What is weak about the novel in terms of character and structure is compensated for, so the argument goes, by the extraordinary vividness of the descriptions and the general atmosphere of Australia, which Lawrence captured with uncanny skill, seeing as he was there for such a short period of time.

The Australian landscape

The novel includes countless descriptions of Australia, its eerie loneliness and ‘manlessness’. Here’s a sample, describing what the protagonist Richard Lovat Somers sees looking out the window of a train he’s travelling in.

That curious sombreness of Australia, the sense of oldness, with the forms all worn down low and blunt, squat. The squat-seeming earth. And then they ran at last into real country rather rocky, dark old rocks, and sombre bush with its different pale-stemmed dull-leaved gum-trees standing graceful, and various healthy looking undergrowth, and great spikey things like zuccas. As they turned south they saw tree-ferns standing on one knobbly leg among the gums, and among the rocks ordinary ferns and small bushes spreading in glades and up sharp hill-slopes. It was virgin bush, and as if unvisited, lost, sombre, with plenty of space, yet spreading grey for miles and miles, in a hollow towards the west. Far in the west, the sky having suddenly cleared, they saw the magical range of the Blue Mountains. And all this hoary space of bush between. The strange, as it were, invisible beauty of Australia, which is undeniably there, but which seems to lurk just beyond the range of our white vision. You feel you can’t see — as if your eyes hadn’t the vision in them to correspond with the outside landscape. For the landscape is so unimpressive, like a face with little or no features, a dark face. It is so aboriginal, out of our ken, and it hangs back so aloof. Somers always felt he looked at it through a cleft in the atmosphere; as one looks at one of the ugly-faced, distorted aborigines with his wonderful dark eyes that have such a incomprehensible ancient shine in them, across gulfs of unbridged centuries.

And captures the shanty shallowness of Australian towns, in this case a place named Wolloona.

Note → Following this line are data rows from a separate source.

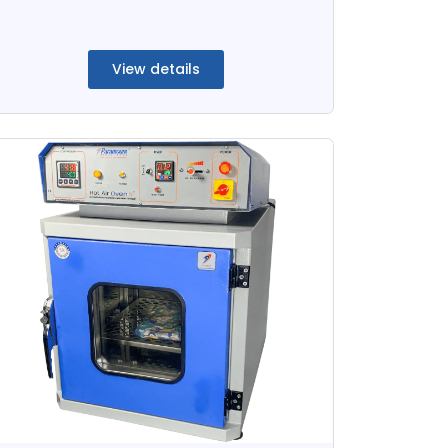
View details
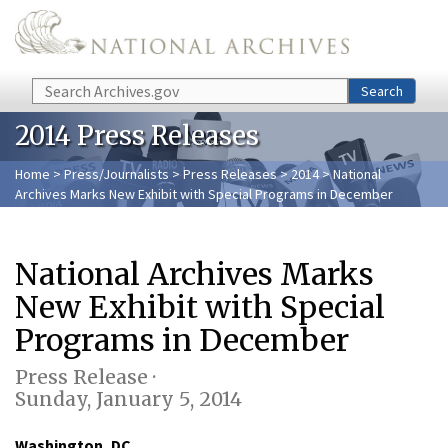
Skip to main content
Search
Search
2014 Press Releases
Home
>
Press/Journalists
>
Press Releases
>
2014
> National
Archives Marks New Exhibit with Special Programs in December
National Archives Marks
New Exhibit with Special
Programs in December
Press Release ·
Sunday, January 5, 2014
Washington, DC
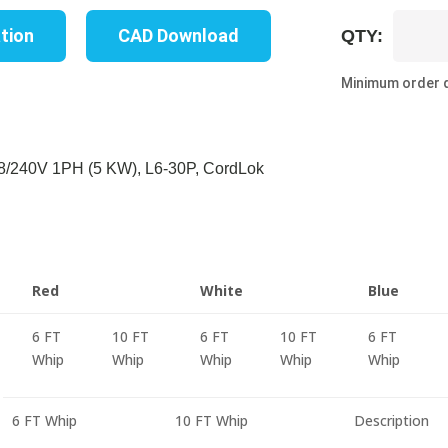
UP8216M
ation
CAD Download
QTY:
06C
quantity
Minimum order q
/240V 1PH (5 KW), L6-30P, CordLok
Red
White
Blue
6 FT
10 FT
6 FT
10 FT
6 FT
Whip
Whip
Whip
Whip
Whip
6 FT Whip
10 FT Whip
Description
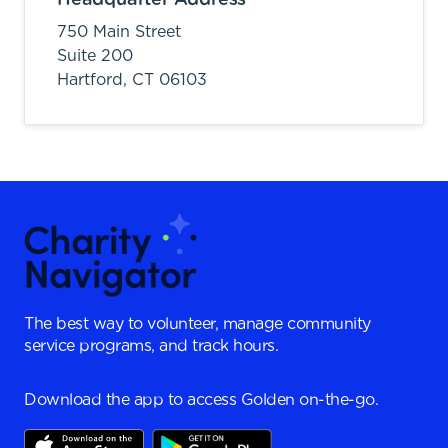
750 Main Street
Suite 200
Hartford,
CT
06103
The best way to volunteer, manage community
service programs, and track hours.
Download the app to access Golden on-the-go.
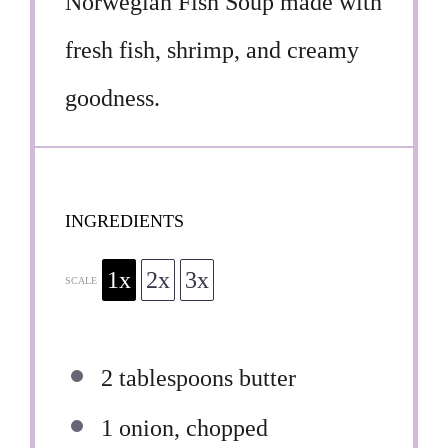
Norwegian Fish Soup made with
fresh fish, shrimp, and creamy
goodness.
INGREDIENTS
1x
2x
3x
SCALE
2 tablespoons
butter
1
onion, chopped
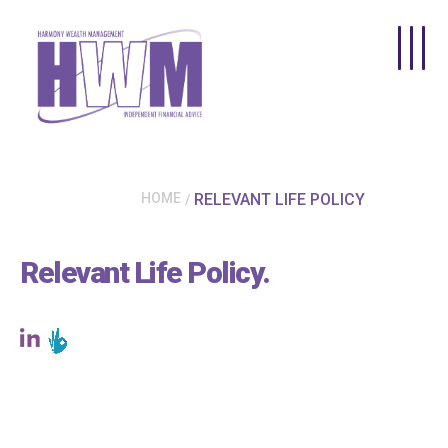
Skip to main content
HOME
RELEVANT LIFE POLICY
Relevant Life Policy
.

It was a wonderful Main Street, and, thank heaven, out of the wind. There were several large but rather scaring brown hotels, with balconies all round: there was a yellow stucco church with a red-painted tin steeple, like a weird toy: there were high roofs and low roofs, all corrugated iron: and you came to an opening, and there, behold, were one or two forlorn bungalows inside their wooden palings, and then the void. The naked bush, sinking in a hollow to a sort of marsh, and then down the coast some sort of ‘works’, brick-works or something, smoking. All as if it had tumbled haphazard off the pantechnicon of civilisation as it dragged round the edges of this wild land, and there lay, busy but not rooted in. As if none of the houses had any foundations.

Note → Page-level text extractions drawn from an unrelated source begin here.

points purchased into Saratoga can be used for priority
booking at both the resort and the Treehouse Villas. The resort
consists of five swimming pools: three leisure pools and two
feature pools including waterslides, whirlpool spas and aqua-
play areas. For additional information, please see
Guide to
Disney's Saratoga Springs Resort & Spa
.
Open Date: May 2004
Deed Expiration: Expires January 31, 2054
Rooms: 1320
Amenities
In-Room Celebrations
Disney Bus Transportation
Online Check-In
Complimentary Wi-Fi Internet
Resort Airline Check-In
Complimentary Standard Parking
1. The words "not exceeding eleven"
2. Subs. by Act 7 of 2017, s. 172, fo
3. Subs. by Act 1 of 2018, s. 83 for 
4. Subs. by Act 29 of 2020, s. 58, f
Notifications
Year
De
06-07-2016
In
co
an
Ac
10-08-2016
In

Bright the sun, the air of marvellous clarity, tall stalks of cabbage palms rising in the hollow, and far off, tufted gum trees against a perfectly new sky, the tufts at the end of wire branches. And farther off, blue, blue hills. In the Main Street, large and expensive motor-cars and women in fuzzy fur coats; long, quiescent Australian men in tired-out-looking navy blue suits trotting on brown ponies, with a carpet-bag in one hand, doing the shopping; girls in very much-made hats, also flirtily shopping; three boys with big, magnificent bare legs, lying in a sunny corner in the dust; a lonely white pony hitched as if forever to a post at a street-corner.

And Harriet loves the half-built, half-abandoned, unfinished feel of these places.

Synopsis

The novel opens with Richard Lovat Somers and his wife, Harriet in Sydney, Australia. They are getting a hansom cab from their temporary digs to a house he’s rented for three months at number 51 Murdoch Street. Somers is transparently Lawrence (a writer and essayist), Harriet is Frieda. They are both dismayed that the house has a vulgar name, Torestin i.e. to-rest-in. Their neighbours are Jack Callcott and wife, Victoria.

Somers feels a long way from England and is madly homesick. He’s bursting with observations about Australians, the most salient of which is that the strong rule which is required in England seems quite unnecessary here. There is more genuine equality.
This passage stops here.